** TASK INPUTS follows **

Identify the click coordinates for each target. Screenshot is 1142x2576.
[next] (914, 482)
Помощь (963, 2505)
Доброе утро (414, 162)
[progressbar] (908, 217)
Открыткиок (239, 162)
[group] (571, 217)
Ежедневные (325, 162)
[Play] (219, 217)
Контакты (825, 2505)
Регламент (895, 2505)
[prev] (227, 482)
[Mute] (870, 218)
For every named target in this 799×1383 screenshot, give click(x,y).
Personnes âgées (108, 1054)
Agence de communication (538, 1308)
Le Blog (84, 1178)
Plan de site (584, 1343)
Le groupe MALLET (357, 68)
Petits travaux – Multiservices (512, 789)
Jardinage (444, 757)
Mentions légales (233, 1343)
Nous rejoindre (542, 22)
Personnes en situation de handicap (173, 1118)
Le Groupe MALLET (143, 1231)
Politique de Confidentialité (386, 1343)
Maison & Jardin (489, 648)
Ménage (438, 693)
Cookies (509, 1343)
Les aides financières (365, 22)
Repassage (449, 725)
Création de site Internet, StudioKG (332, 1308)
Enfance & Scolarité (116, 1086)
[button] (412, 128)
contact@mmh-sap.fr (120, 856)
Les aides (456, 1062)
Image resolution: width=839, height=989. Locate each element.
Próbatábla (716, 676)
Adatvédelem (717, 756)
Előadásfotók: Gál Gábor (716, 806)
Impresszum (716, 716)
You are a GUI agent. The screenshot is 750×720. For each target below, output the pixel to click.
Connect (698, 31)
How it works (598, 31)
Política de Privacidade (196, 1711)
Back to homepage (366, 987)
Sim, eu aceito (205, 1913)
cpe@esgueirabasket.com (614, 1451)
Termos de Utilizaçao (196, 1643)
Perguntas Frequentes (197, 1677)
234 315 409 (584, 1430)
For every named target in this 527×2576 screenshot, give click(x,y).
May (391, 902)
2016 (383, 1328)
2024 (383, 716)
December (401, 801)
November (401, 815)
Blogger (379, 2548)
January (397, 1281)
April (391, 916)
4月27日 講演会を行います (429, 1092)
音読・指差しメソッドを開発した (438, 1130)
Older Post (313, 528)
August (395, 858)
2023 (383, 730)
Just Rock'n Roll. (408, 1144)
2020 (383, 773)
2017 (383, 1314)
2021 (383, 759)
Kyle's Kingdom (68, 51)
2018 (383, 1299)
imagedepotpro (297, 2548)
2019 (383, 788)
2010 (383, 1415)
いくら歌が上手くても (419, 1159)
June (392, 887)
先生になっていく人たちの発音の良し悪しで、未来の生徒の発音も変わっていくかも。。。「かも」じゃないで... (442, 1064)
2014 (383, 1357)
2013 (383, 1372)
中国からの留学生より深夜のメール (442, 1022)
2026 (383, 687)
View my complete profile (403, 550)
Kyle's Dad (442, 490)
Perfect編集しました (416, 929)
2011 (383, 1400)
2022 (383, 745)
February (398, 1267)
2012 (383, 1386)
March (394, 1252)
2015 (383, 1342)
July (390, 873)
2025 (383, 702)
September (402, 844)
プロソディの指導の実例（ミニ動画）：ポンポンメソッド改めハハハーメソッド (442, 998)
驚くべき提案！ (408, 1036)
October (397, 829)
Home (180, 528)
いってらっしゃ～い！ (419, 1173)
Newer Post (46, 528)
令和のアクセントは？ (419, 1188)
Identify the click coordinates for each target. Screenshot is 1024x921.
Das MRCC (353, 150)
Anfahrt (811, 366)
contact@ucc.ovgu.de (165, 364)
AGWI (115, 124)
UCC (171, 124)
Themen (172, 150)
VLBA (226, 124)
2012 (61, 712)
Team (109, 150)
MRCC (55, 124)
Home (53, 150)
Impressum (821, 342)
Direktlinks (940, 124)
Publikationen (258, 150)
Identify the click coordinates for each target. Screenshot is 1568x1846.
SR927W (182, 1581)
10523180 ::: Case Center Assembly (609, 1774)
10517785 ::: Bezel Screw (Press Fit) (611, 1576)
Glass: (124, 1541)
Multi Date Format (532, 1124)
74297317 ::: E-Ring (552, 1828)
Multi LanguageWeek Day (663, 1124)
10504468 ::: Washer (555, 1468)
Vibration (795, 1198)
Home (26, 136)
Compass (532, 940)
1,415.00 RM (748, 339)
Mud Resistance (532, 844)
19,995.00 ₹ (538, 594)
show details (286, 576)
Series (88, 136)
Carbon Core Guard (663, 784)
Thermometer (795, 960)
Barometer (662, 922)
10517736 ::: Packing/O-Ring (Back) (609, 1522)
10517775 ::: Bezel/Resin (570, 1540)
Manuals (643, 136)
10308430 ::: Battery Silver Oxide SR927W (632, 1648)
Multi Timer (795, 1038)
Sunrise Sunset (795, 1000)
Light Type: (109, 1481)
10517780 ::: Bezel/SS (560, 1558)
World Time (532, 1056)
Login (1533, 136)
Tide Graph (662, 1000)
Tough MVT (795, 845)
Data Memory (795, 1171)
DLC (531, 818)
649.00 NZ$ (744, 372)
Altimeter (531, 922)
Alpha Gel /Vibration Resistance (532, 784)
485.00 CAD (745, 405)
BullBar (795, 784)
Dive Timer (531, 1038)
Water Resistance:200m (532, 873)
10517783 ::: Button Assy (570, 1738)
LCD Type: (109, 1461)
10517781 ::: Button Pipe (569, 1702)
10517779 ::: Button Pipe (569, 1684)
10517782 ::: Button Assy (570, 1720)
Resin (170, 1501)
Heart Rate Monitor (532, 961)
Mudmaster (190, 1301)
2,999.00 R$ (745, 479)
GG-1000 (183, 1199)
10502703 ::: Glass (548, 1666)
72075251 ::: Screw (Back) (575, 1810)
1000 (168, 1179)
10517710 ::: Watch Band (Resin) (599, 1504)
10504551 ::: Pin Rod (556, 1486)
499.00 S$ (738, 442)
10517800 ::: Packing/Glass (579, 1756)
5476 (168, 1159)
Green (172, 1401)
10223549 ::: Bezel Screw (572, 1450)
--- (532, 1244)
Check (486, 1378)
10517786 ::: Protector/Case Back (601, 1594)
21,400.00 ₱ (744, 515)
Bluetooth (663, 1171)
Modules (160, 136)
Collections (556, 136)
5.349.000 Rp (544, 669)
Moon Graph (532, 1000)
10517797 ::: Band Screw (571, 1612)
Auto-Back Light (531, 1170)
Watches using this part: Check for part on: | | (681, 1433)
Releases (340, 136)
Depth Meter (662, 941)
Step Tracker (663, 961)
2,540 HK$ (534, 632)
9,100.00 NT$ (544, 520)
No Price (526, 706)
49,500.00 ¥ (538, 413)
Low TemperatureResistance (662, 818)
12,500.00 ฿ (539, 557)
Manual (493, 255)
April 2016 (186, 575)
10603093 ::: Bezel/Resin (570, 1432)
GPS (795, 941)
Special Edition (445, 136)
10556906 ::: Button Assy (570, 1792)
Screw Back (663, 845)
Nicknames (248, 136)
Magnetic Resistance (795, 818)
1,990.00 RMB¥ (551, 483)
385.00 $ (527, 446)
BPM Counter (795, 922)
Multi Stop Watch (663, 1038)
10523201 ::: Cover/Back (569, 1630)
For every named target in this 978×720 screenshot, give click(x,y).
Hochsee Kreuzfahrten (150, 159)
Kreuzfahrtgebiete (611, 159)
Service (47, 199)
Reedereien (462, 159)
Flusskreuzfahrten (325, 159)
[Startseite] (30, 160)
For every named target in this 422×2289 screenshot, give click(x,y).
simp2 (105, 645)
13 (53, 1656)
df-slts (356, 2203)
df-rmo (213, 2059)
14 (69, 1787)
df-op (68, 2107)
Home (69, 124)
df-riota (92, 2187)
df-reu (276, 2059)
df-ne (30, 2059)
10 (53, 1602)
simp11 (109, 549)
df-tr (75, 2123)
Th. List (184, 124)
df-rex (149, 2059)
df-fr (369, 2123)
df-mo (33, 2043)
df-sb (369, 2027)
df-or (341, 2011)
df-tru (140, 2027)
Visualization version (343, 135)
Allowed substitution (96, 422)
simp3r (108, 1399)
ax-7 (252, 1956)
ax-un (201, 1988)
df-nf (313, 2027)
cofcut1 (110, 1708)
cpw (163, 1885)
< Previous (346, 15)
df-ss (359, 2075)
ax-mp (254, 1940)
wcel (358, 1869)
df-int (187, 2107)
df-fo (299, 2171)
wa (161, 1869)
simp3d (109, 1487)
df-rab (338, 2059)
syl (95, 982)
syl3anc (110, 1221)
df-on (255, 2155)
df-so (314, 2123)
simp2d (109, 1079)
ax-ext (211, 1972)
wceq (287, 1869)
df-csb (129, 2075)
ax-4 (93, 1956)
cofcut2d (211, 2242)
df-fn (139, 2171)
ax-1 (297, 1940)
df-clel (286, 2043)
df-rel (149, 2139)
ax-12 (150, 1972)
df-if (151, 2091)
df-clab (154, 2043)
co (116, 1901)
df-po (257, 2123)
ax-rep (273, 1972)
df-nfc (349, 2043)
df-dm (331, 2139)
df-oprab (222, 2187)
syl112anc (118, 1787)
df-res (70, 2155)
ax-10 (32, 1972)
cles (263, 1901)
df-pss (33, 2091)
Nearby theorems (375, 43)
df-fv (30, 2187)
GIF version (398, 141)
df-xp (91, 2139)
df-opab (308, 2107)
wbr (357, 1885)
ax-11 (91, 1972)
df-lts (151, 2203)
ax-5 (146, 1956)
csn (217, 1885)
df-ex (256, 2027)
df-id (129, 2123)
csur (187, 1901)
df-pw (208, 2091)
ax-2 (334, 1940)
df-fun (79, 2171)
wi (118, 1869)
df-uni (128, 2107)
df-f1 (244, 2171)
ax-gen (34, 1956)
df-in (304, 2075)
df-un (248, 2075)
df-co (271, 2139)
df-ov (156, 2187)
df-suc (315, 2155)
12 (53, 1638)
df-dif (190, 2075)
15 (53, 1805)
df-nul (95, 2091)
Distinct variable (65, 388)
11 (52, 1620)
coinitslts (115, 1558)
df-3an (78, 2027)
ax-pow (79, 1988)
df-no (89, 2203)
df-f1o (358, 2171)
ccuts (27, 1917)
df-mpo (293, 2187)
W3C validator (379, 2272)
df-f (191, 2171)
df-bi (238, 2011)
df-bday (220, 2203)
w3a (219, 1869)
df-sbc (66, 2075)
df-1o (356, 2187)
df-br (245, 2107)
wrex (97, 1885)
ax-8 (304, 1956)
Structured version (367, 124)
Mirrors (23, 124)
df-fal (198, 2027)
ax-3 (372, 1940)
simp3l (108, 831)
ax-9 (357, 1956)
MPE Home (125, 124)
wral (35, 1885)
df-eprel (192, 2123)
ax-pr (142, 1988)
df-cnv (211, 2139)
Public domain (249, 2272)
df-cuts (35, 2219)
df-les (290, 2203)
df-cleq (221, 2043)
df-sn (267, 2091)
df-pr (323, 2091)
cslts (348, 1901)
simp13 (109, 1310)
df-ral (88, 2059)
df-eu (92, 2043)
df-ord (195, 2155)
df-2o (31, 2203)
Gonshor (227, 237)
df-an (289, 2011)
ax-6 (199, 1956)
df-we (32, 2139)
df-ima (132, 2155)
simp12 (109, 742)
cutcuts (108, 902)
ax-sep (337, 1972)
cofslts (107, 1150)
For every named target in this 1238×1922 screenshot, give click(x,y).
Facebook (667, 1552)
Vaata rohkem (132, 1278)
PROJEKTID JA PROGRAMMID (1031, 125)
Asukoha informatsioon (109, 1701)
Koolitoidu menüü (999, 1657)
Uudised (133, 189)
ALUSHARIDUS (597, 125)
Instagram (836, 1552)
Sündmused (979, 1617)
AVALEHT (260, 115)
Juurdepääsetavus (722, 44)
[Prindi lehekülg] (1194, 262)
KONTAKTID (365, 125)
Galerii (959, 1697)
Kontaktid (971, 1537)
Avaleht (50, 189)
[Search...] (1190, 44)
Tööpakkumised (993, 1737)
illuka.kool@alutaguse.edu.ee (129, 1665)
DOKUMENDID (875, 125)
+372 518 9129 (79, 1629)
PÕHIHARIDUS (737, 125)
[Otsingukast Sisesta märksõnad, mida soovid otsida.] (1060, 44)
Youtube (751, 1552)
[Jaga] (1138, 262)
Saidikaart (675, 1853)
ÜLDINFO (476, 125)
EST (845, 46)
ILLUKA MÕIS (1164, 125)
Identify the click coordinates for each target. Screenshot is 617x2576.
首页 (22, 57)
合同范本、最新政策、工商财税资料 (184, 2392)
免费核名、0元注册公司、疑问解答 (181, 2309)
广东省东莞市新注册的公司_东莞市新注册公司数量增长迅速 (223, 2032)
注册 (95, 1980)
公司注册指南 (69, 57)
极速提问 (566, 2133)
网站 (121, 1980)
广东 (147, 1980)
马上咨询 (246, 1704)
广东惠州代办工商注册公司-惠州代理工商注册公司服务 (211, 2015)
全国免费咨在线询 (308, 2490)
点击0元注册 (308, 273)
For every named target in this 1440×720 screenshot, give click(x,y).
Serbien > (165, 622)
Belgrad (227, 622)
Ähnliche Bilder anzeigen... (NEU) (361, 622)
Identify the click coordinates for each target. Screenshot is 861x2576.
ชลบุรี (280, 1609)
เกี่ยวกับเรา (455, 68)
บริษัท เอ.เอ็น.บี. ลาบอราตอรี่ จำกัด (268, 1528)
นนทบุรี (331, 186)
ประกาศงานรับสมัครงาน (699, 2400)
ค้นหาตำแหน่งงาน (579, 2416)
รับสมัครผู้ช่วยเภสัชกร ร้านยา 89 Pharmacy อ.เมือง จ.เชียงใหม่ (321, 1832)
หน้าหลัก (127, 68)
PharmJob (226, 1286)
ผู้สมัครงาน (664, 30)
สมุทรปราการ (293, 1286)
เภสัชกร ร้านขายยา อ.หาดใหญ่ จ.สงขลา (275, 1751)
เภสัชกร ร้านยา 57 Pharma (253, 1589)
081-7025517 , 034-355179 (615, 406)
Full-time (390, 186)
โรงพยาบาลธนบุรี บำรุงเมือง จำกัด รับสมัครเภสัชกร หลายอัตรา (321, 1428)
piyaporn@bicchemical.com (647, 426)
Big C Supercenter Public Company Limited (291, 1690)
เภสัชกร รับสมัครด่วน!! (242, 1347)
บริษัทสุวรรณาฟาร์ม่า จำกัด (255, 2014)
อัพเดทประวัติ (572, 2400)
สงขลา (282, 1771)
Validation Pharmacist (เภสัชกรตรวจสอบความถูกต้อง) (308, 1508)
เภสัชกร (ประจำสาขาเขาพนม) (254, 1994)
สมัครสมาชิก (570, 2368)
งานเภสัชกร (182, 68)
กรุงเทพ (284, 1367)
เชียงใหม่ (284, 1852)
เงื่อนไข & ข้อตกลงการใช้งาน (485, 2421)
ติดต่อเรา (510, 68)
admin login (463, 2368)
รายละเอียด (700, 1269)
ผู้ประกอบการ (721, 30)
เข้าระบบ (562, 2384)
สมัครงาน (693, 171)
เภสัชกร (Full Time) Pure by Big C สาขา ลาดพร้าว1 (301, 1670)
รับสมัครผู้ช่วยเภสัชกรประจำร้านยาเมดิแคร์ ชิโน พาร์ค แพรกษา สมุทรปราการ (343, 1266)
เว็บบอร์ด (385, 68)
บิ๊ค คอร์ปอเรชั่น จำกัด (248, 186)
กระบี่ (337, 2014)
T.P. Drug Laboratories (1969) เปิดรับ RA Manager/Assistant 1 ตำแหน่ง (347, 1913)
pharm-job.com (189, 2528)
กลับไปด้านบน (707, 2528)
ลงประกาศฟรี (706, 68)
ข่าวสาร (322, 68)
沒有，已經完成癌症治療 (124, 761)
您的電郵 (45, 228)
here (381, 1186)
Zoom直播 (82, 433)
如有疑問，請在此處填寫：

** End of TASK INPUTS **

**ABOUT THIS EXERCISE:**
Going back to the entries above, set down exactly the lines that begin at the one with "Gonshor (227, 237)" and end at the one with "免费核名、0元注册公司、疑问解答 (181, 2309)", both included, and nothing else.

**SOLVED PROBLEM:**
Gonshor (227, 237)
df-an (289, 2011)
ax-6 (199, 1956)
df-we (32, 2139)
df-ima (132, 2155)
simp12 (109, 742)
cutcuts (108, 902)
ax-sep (337, 1972)
cofslts (107, 1150)
For every named target in this 1238×1922 screenshot, give click(x,y).
Facebook (667, 1552)
Vaata rohkem (132, 1278)
PROJEKTID JA PROGRAMMID (1031, 125)
Asukoha informatsioon (109, 1701)
Koolitoidu menüü (999, 1657)
Uudised (133, 189)
ALUSHARIDUS (597, 125)
Instagram (836, 1552)
Sündmused (979, 1617)
AVALEHT (260, 115)
Juurdepääsetavus (722, 44)
[Prindi lehekülg] (1194, 262)
KONTAKTID (365, 125)
Galerii (959, 1697)
Kontaktid (971, 1537)
Avaleht (50, 189)
[Search...] (1190, 44)
Tööpakkumised (993, 1737)
illuka.kool@alutaguse.edu.ee (129, 1665)
DOKUMENDID (875, 125)
+372 518 9129 (79, 1629)
PÕHIHARIDUS (737, 125)
[Otsingukast Sisesta märksõnad, mida soovid otsida.] (1060, 44)
Youtube (751, 1552)
[Jaga] (1138, 262)
Saidikaart (675, 1853)
ÜLDINFO (476, 125)
EST (845, 46)
ILLUKA MÕIS (1164, 125)
Identify the click coordinates for each target. Screenshot is 617x2576.
首页 (22, 57)
合同范本、最新政策、工商财税资料 (184, 2392)
免费核名、0元注册公司、疑问解答 (181, 2309)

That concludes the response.